[[ The records open ]]

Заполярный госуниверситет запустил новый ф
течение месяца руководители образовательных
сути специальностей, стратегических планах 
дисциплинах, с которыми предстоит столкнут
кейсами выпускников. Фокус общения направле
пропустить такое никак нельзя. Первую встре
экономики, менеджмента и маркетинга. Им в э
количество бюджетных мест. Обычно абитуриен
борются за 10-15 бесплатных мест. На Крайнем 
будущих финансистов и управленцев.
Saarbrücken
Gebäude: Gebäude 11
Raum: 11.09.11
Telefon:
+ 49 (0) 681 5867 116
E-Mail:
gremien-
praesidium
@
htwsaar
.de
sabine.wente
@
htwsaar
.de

[[ The records closed ]]
[[ The records open ]]

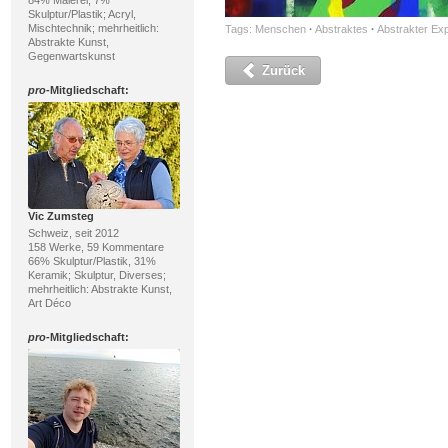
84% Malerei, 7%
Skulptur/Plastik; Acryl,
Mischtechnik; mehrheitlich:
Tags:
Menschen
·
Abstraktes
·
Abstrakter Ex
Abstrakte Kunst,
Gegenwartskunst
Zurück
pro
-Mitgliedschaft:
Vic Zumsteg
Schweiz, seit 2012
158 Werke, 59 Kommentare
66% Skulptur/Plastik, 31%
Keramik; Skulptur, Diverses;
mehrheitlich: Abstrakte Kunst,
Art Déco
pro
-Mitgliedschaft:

[[ The records closed ]]

== Required action ==
All that is wanted is an exact copy of the lines above from the one with "Заполярный госуниверситет запустил новый ф" through the one with "Saarbrücken", with both ends included.

== Response area ==
Заполярный госуниверситет запустил новый ф
течение месяца руководители образовательных
сути специальностей, стратегических планах 
дисциплинах, с которыми предстоит столкнут
кейсами выпускников. Фокус общения направле
пропустить такое никак нельзя. Первую встре
экономики, менеджмента и маркетинга. Им в э
количество бюджетных мест. Обычно абитуриен
борются за 10-15 бесплатных мест. На Крайнем 
будущих финансистов и управленцев.
Saarbrücken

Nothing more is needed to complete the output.